Data for review:
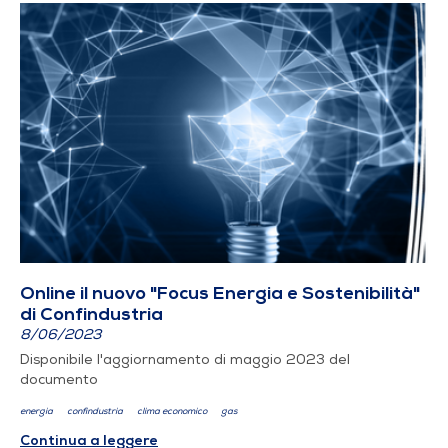
Online il nuovo "Focus Energia e Sostenibilità"
di Confindustria
8/06/2023
Disponibile l'aggiornamento di maggio 2023 del
documento
energia
confindustria
clima economico
gas
Continua a leggere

What you should do: The material above holds pictures; copy everything else in it exactly.

Exercise output:
Online il nuovo "Focus Energia e Sostenibilità"
di Confindustria
8/06/2023
Disponibile l'aggiornamento di maggio 2023 del
documento
energia
confindustria
clima economico
gas
Continua a leggere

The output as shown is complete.